Popsicolor verwandelt Fotos in Illustrationen aus Wasserfarbe. Das Ausgangsfoto wird nicht eins zu eins nachgepinselt, sondern in ein Kunstwerk im Pop-Art-Stil umgewandelt. Die App zerlegt es in einzelne Bildteile und färbt diese als Duotone neu ein. Duotone werden in Deutsch auch Duplexbilder genannt (nicht zu verwechseln mit der Duplexfunktion beim Drucker) und sie verwenden, wie der Name verrät, zwei Farbtöne. Bei einem klassischen Duplexbild wird ein Graufstufenmotiv mit einer zweiten Farbe getont. Das Bild kann gleichmässig eingefärbt werden. Es ist auch möglich, nur die dunklen, hellen oder die Mitteltöne einzufärben.
Die Welt in Wasserfarbe und in Duoton
Popsicolor kann, dank den Algorithmen zur Erkennung von Bildbereichen, nun einzelne Teile des Bildes separat färben. Das Beispiel zeigt die Hallgrímskirkja in Reykjavík, die von der Software als Objekt erkannt und blau eingefärbt wurde. Der Himmel erfuhr als Kontrast eine bräunlich-rote Färbung. Das Resultat mit seiner abstrahierenden Wirkung darf als künstlerische Interpretation gelten – ganz abgesehen davon, dass die Wasserfarben mit den teilweise ineinander verlaufenden Pinselstrichen perfekt simuliert werden.
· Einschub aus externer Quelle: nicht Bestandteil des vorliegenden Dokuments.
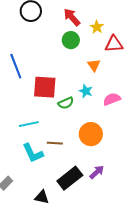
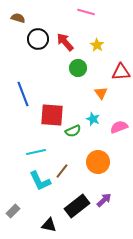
red arrow: (72, 17) -> (65, 42), moved
yellow star: (97, 27) -> (97, 45), moved
brown line: (55, 143) -> (62, 171), turned -56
Über drei Module lässt sich das Bild auf vielfältige Weise variieren. Das erste Modul (mit dem Pinsel) erlaubt farbliche Variationen: Am oberen Rand bestimmt man, über viele farbige Wasserglacé-Symbole, die eine Farbe im Bild. Am unteren Rand gibt es weitere Wasserglacés, die die zweite Farbe im Bild definieren. Mit Swap tauscht man die Farben aus, über Shuffle vergibt man sie nach Zufall. Über das Tintenfässchen (Ink) zieht man die Bildkonturen mit Tintenstrichen nach.
Variationen beim Farbauftrag
Im zweiten Modul (erkennbar an der Sonnenbrille), variiert man mit der Art und Weise, wie die Farbe aufgetragen wird. Man kann sie spärlich oder dick auftragen, das Bild dunkler oder heller halten – und weniger bzw. mehr Weissraum lassen. Über die Bereiche Barbel, Edge und Obscura intensiviert man den Farbauftrag an den Kanten oder an einem Rand bzw. in der Mitte des Bildes. Bei Tools kann man das Bild umkehren und einen Rahmen hinzufügen.
Beim dritten Modul, dem mit der Zielscheibe, wird die Sache erst recht pop-artig. Hier überlagert man das Bild mit einem Verlauf, der über die beiden Farben realisiert wird. Vom linearen horizontalen und linearen vertikalen Verlauf über radiale Varianten bis zu Wellenmustern, Interferenzen, Flammen, Sonnen und einem wilden Mix stehen 23 Varianten zur Wahl.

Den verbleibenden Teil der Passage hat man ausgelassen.